What about the United States? In 1980 total federal debt in the U.S. was roughly $900 billion, and the yield on the 10-year Treasury was over 11%. In the four full decades since, federal debt has jumped to over $31 trillion alongside a rapidly falling 10-year yield that presently sits at 4%.

What’s important is that rising government debt very logically correlates with the low inflation empirical realities just mentioned. To see why, consider yet again how smart (think the genius of compound interest) nearly all money is, and how difficult capital is to attain (think investment banker compensation) even in the flushest of flush times. These common sense truths explain why falling inflation most correlates with government debt increases, which runs counter to Cochrane’s thesis. That debt associates with falling inflation is just an expression of what’s always and everywhere true: money is never dumb, so those who have it don’t migrate toward the investments that will pay out currencies in decline.

It’s all a reminder that far from government borrowing instigating inflation, actual inflation is what makes it so much more difficult for governments to borrow. Think Iran once again. Could it issue debt that would pay out rials?
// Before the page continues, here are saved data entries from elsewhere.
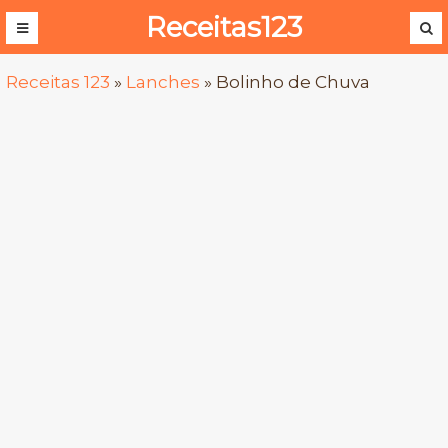
Receitas123
Receitas 123
»
Lanches
»
Bolinho de Chuva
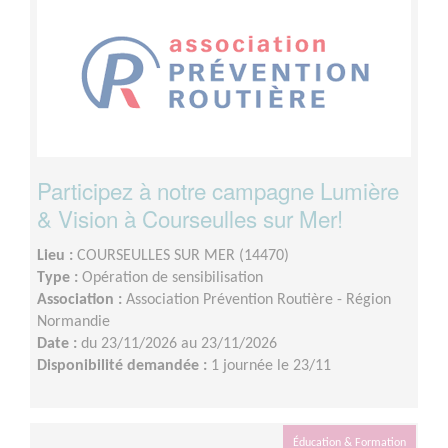
Participez à notre campagne Lumière
& Vision à Courseulles sur Mer!
Lieu :
COURSEULLES SUR MER (14470)
Type :
Opération de sensibilisation
Association :
Association Prévention Routière - Région
Normandie
Date :
du 23/11/2026 au 23/11/2026
Disponibilité demandée :
1 journée le 23/11
Éducation & Formation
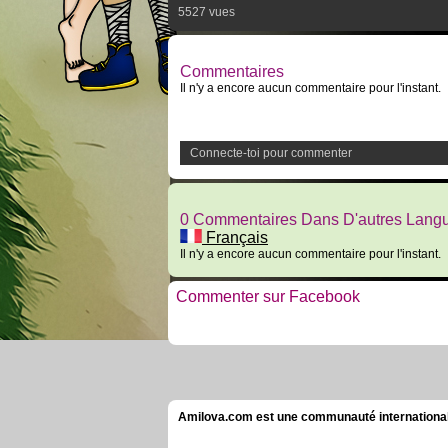
5527 vues
Commentaires
Il n'y a encore aucun commentaire pour l'instant.
Connecte-toi pour commenter
0 Commentaires Dans D'autres Lang
Français
Il n'y a encore aucun commentaire pour l'instant.
Commenter sur Facebook
Amilova.com est une communauté internationale 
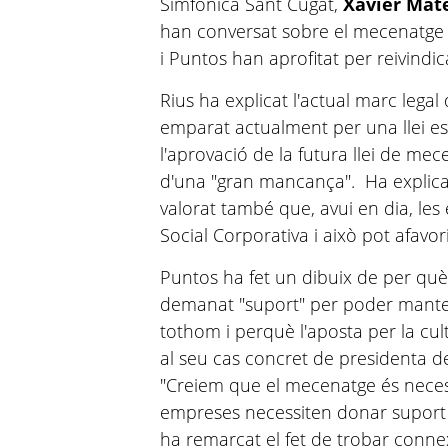
Simfònica Sant Cugat,
Xavier Mat
han conversat sobre el mecenatge a 
i Puntos han aprofitat per reivindic
Rius ha explicat l'actual marc lega
emparat actualment per una llei est
l'aprovació de la futura llei de mec
d'una "gran mancança". Ha explicat 
valorat també que, avui en dia, le
Social Corporativa i això pot afavo
Puntos ha fet un dibuix de per què
demanat "suport" per poder manten
tothom i perquè l'aposta per la cultu
al seu cas concret de presidenta d
"Creiem que el mecenatge és necessa
empreses necessiten donar suport 
ha remarcat el fet de trobar conn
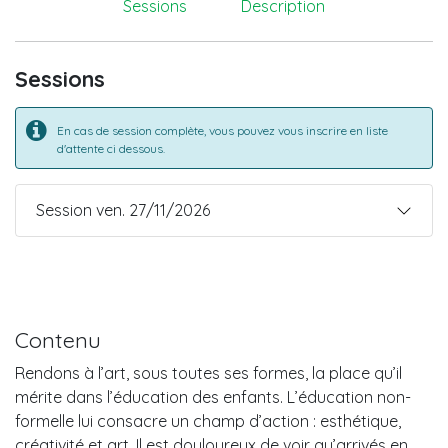
Sessions
Description
Sessions
En cas de session complète, vous pouvez vous inscrire en liste
d'attente ci dessous.
Session ven. 27/11/2026
Contenu
Rendons à l’art, sous toutes ses formes, la place qu’il
mérite dans l’éducation des enfants. L’éducation non-
formelle lui consacre un champ d’action : esthétique,
créativité et art. Il est douloureux de voir qu’arrivés en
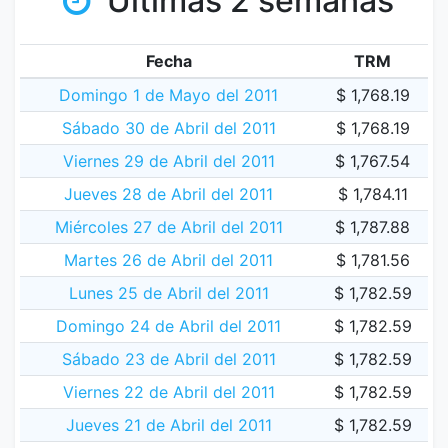
Últimas 2 semanas
Fecha
TRM
Domingo 1 de Mayo del 2011
$ 1,768.19
Sábado 30 de Abril del 2011
$ 1,768.19
Viernes 29 de Abril del 2011
$ 1,767.54
Jueves 28 de Abril del 2011
$ 1,784.11
Miércoles 27 de Abril del 2011
$ 1,787.88
Martes 26 de Abril del 2011
$ 1,781.56
Lunes 25 de Abril del 2011
$ 1,782.59
Domingo 24 de Abril del 2011
$ 1,782.59
Sábado 23 de Abril del 2011
$ 1,782.59
Viernes 22 de Abril del 2011
$ 1,782.59
Jueves 21 de Abril del 2011
$ 1,782.59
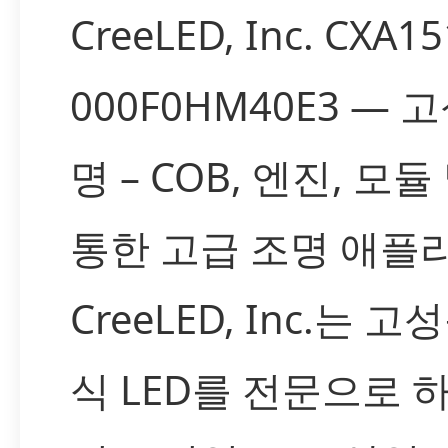
CreeLED, Inc. CXA15
000F0HM40E3 — 
명 – COB, 엔진, 모
통한 고급 조명 애플
CreeLED, Inc.는 
식 LED를 전문으로 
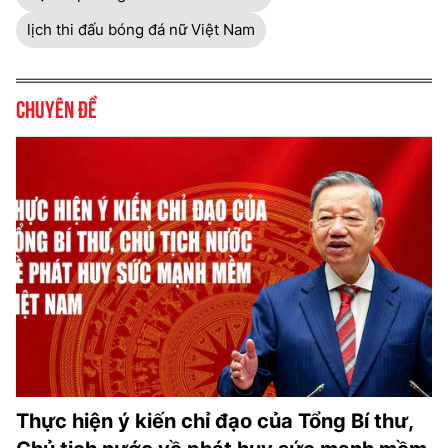
lịch thi đấu bóng đá nữ Việt Nam
Chuyên đề
Thực hiện ý kiến chỉ đạo của Tổng Bí thư,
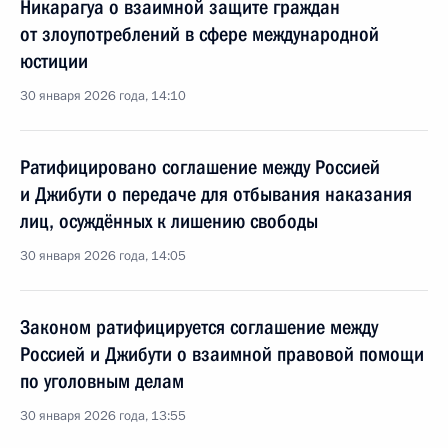
Никарагуа о взаимной защите граждан
от злоупотреблений в сфере международной
юстиции
30 января 2026 года, 14:10
Ратифицировано соглашение между Россией
и Джибути о передаче для отбывания наказания
лиц, осуждённых к лишению свободы
30 января 2026 года, 14:05
Законом ратифицируется соглашение между
Россией и Джибути о взаимной правовой помощи
по уголовным делам
30 января 2026 года, 13:55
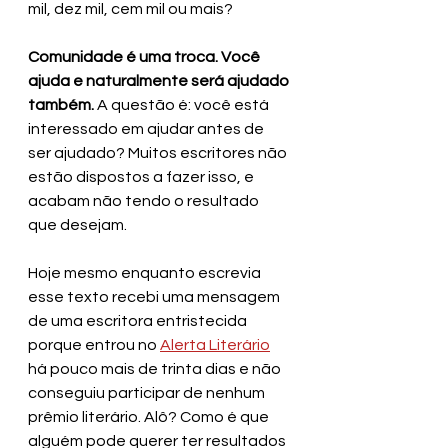
mil, dez mil, cem mil ou mais?
Comunidade é uma troca. Você 
ajuda e naturalmente será ajudado 
também.
 A questão é: você está 
interessado em ajudar antes de 
ser ajudado? Muitos escritores não 
estão dispostos a fazer isso, e 
acabam não tendo o resultado 
que desejam.
Hoje mesmo enquanto escrevia 
esse texto recebi uma mensagem 
de uma escritora entristecida 
porque entrou no 
Alerta Literário
há pouco mais de trinta dias e não 
conseguiu participar de nenhum 
prêmio literário. Alô? Como é que 
alguém pode querer ter resultados 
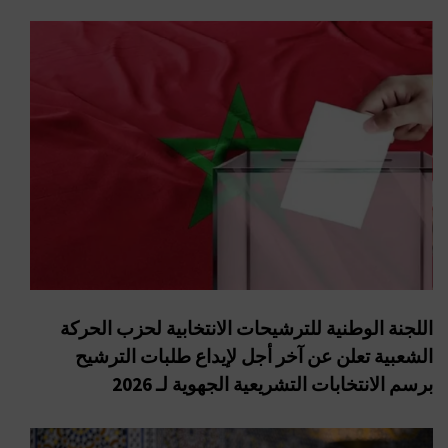
اللجنة الوطنية للترشيحات الانتخابية لحزب الحركة
الشعبية تعلن عن آخر أجل لإيداع طلبات الترشيح
برسم الانتخابات التشريعية الجهوية لـ 2026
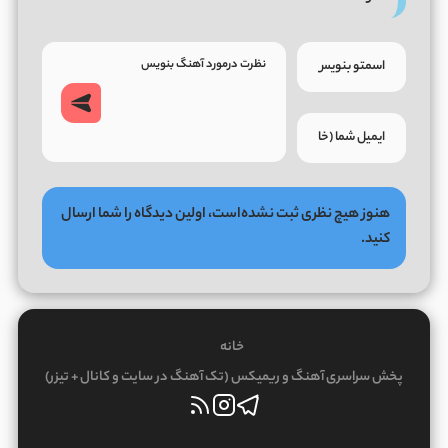
هنوز هیچ نظری ثبت نشده‌است، اولین دیدگاه را شما ارسال
کنید.
خانه
پخش سراسری آهنگ و ریمیکس (تک آهنگ در سایت و کانال + تیزر)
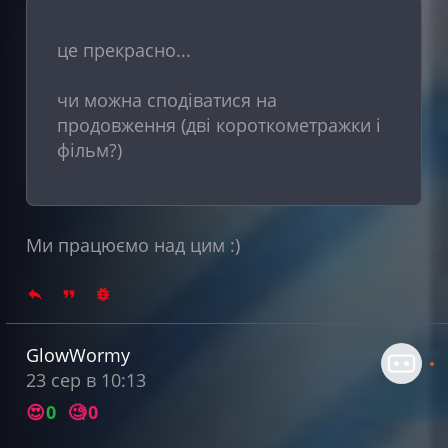
це прекрасно...
чи можна сподіватися на
продовження (дві короткометражки і
фільм?)
Ми працюємо над цим :)
GlowWormy
23 сер в 10:13
😍
0
🧐
0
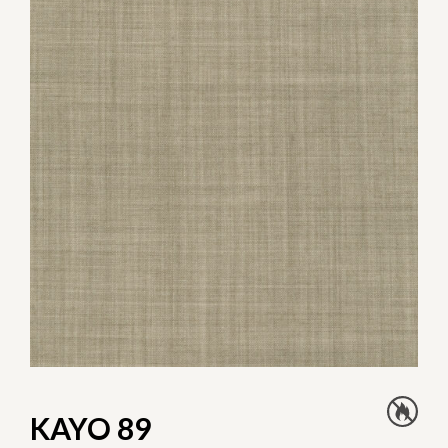
KAYO 89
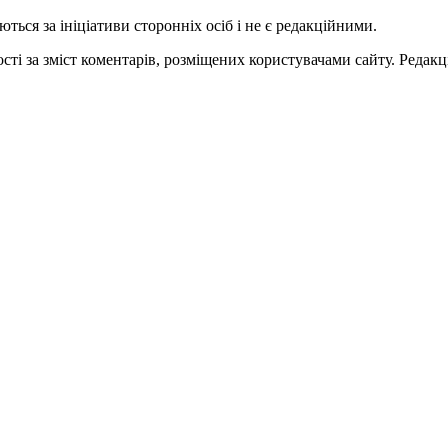
ться за ініціативи сторонніх осіб і не є редакційними.
ті за зміст коментарів, розміщених користувачами сайту. Редакці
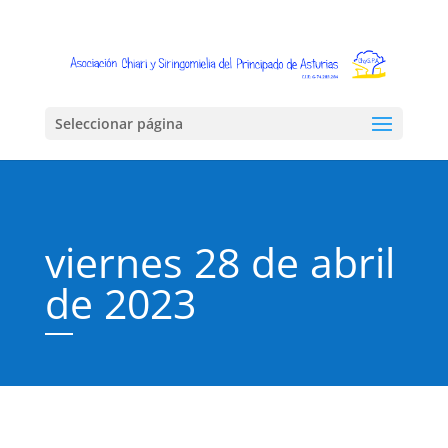
Seleccionar página
viernes 28 de abril
de 2023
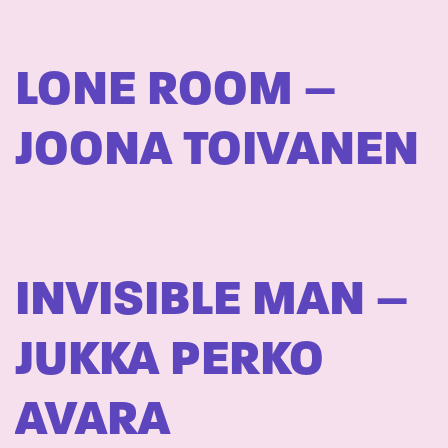
LONE ROOM –
JOONA TOIVANEN
INVISIBLE MAN –
JUKKA PERKO
AVARA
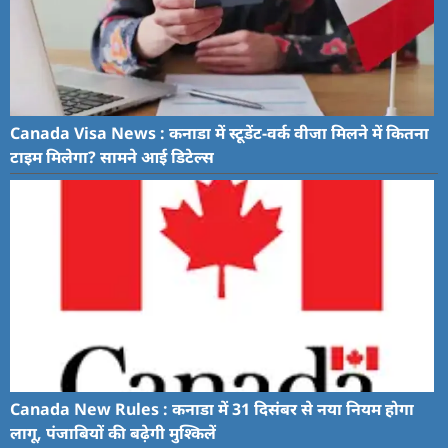
Canada Visa News : कनाडा में स्टूडेंट-वर्क वीजा मिलने में कितना
टाइम मिलेगा? सामने आई डिटेल्स
Canada New Rules : कनाडा में 31 दिसंबर से नया नियम होगा
लागू, पंजाबियों की बढ़ेगी मुश्किलें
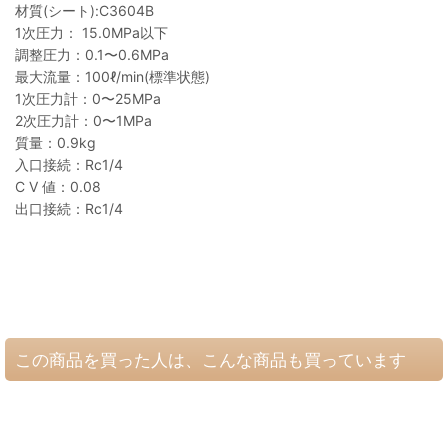
材質(シート):C3604B
1次圧力： 15.0MPa以下
調整圧力：0.1〜0.6MPa
最大流量：100ℓ/min(標準状態)
1次圧力計：0〜25MPa
2次圧力計：0〜1MPa
質量：0.9kg
入口接続：Rc1/4
C V 値：0.08
出口接続：Rc1/4
この商品を買った人は、こんな商品も買っています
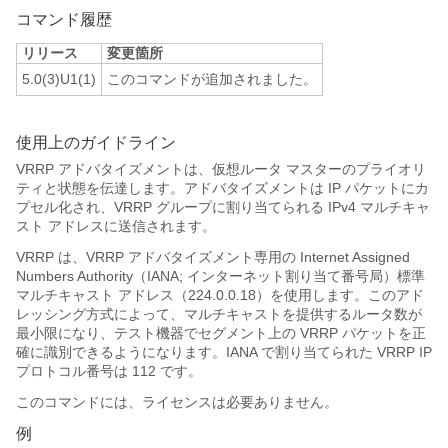
コマンド履歴
リリース
変更箇所
5.0(3)U1(1)
このコマンドが追加されました。
使用上のガイドライン
VRRP アドバタイズメントは、仮想ルータ マスターのプライオリ
ティと状態を伝達します。アドバタイズメントは IP パケットにカ
プセル化され、VRRP グループに割り当てられる IPv4 マルチキャ
スト アドレスに送信されます。
VRRP は、VRRP アドバタイズメント専用の Internet Assigned
Numbers Authority（IANA; インターネット割り当て番号局）標準
マルチキャスト アドレス（224.0.0.18）を使用します。このアド
レッシング方式によって、マルチキャストを提供するルータ数が
最小限になり、テスト機器でセグメント上の VRRP パケットを正
確に識別できるようになります。IANA で割り当てられた VRRP IP
プロトコル番号は 112 です。
このコマンドには、ライセンスは必要ありません。
例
Hopefully this question answers itself. Inflation, or the expectation of future inflation, is the path to the closing of the borrowing window. Again, money is smart. Since it is, there’s no market for Iranian country debt.

Unless, of course, the presumed Iranian debt were denominated in dollars. Translated, the lack of inflation associated with the dollar is what would enable any creditworthy individual, business, or country to borrow in dollars.

Importantly, none of this is to presume that the dollar’s status as the world’s currency means we can’t have inflationary episodes. We have, and we will. But it does raise a question about the present. How could there be inflation at a time when the dollar has been rising not just against foreign currencies, but also gold?

The above question is one the neo-inflationists aren’t presently answering, nor are they addressing what happened in 2020 as a logical precursor to rising prices that have nothing to do with inflation. Indeed, if global cooperation is the obvious path to cheaper and cheaper production costs, wouldn’t evisceration of same result in more expensive production? The only problem is that command and control is not inflation.